Exercise data:
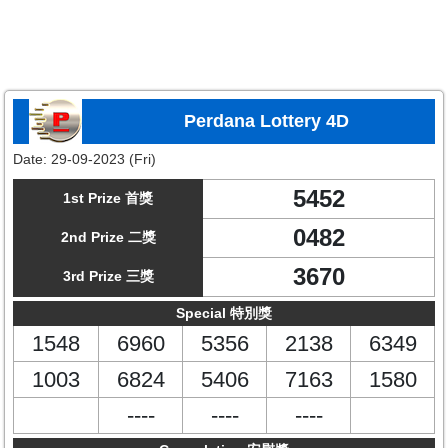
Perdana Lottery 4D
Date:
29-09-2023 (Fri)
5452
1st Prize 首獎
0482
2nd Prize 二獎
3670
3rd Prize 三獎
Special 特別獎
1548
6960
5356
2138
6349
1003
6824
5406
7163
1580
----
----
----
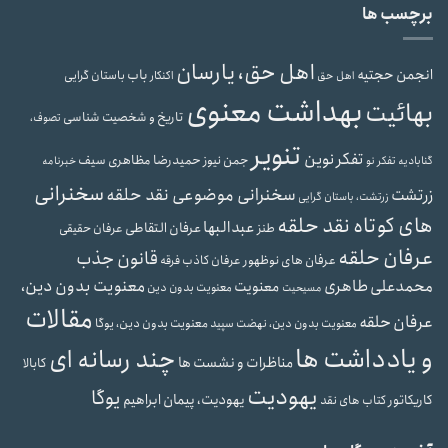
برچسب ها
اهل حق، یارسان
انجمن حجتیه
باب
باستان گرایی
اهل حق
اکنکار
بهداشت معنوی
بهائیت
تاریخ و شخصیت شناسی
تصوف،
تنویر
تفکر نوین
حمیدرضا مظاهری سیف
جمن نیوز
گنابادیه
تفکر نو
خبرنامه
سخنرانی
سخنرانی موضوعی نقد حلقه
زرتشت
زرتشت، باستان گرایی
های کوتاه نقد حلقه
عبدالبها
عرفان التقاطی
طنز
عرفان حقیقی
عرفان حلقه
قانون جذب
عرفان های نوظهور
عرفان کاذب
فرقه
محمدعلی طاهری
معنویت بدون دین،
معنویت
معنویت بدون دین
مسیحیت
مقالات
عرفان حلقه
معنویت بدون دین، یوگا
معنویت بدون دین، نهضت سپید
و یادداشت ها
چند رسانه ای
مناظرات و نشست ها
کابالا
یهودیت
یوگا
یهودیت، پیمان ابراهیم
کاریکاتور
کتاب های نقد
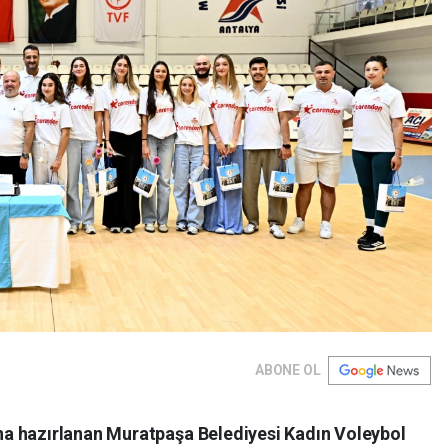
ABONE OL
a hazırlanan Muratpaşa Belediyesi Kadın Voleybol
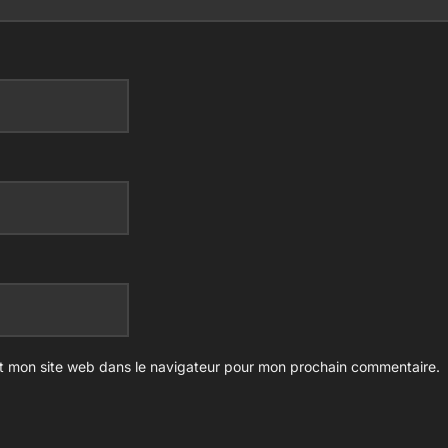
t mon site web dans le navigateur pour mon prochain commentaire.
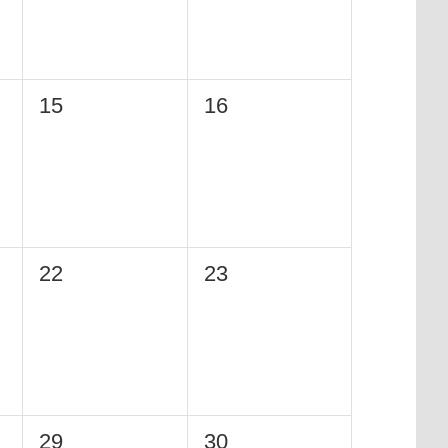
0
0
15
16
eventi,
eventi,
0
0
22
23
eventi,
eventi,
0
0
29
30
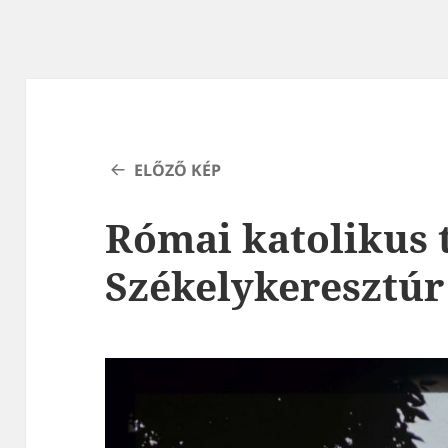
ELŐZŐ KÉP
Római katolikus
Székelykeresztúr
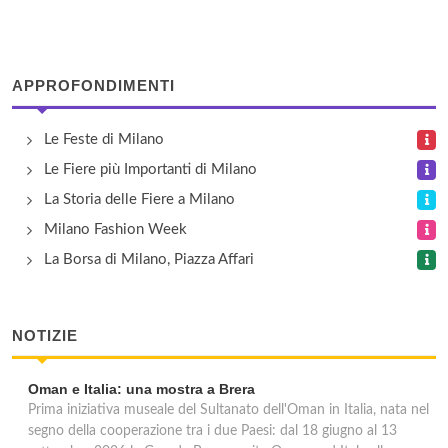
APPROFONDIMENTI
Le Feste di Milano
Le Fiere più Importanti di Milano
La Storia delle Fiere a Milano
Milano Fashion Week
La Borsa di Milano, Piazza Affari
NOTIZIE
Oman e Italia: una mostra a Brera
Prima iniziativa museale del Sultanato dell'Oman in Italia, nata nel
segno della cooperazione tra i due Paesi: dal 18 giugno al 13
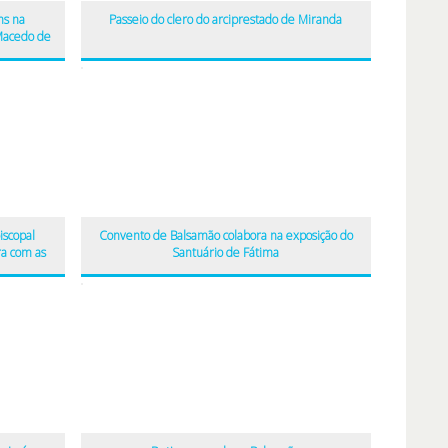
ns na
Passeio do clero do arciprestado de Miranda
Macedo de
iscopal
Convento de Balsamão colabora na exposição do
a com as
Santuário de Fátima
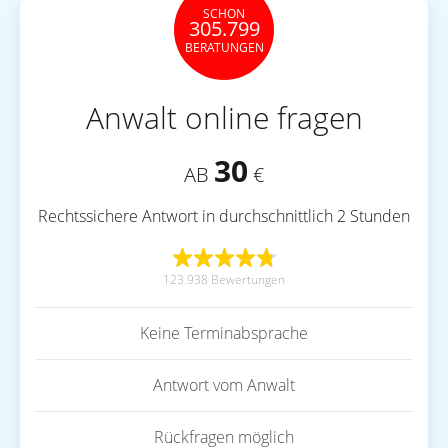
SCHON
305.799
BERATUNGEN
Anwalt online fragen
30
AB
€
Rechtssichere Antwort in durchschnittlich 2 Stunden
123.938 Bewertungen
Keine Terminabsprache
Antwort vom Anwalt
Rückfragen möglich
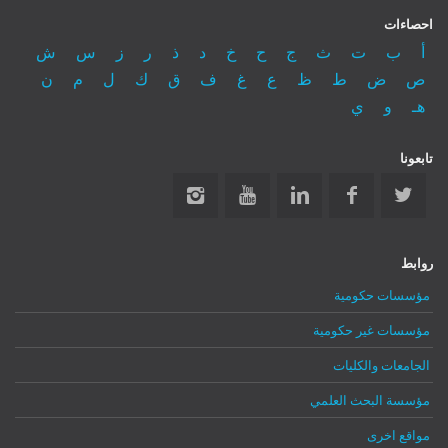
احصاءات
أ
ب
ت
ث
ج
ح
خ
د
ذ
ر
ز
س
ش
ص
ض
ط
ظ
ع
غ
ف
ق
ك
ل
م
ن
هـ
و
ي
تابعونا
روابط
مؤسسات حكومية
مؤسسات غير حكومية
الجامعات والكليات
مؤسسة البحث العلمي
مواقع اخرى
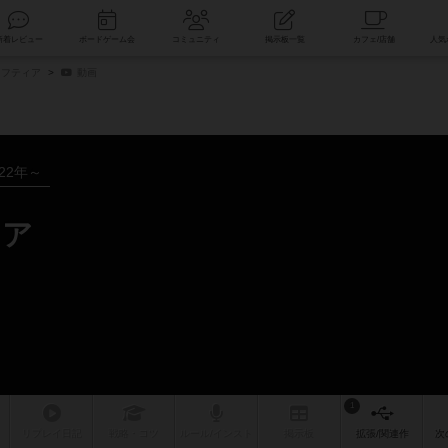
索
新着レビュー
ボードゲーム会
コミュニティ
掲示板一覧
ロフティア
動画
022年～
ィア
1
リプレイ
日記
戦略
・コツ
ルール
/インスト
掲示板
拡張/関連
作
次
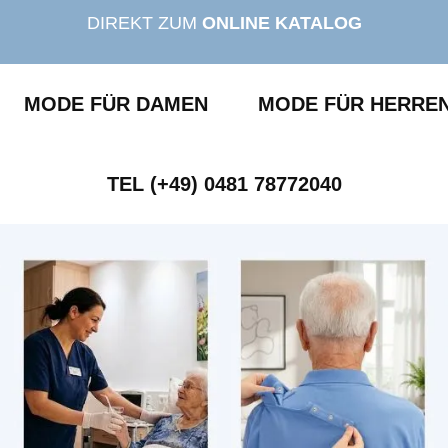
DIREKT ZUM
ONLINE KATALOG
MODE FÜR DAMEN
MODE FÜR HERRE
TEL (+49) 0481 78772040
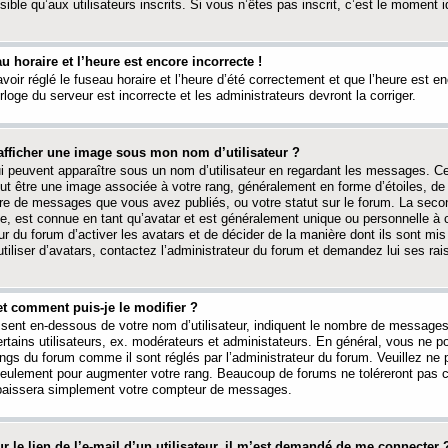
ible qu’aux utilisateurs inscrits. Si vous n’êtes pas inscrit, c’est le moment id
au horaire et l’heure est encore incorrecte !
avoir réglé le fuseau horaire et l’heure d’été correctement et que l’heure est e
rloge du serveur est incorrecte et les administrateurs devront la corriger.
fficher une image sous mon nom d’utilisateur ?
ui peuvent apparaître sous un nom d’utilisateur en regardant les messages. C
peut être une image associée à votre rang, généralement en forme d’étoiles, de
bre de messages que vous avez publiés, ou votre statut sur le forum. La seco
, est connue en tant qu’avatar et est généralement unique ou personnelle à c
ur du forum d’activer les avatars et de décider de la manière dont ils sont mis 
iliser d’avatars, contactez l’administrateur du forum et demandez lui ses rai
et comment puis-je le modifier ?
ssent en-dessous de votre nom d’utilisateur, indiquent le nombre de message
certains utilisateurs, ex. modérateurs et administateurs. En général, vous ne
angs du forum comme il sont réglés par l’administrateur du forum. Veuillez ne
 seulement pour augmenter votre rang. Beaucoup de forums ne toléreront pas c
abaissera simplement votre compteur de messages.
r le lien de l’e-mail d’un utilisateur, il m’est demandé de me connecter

Aim of the exercise:
From the material above, copy every line where the word "pour" is found.

Response to the task:
t mon site web dans le navigateur pour mon prochain commentaire.
 seulement pour augmenter votre rang. Beaucoup de forums ne toléreront pas c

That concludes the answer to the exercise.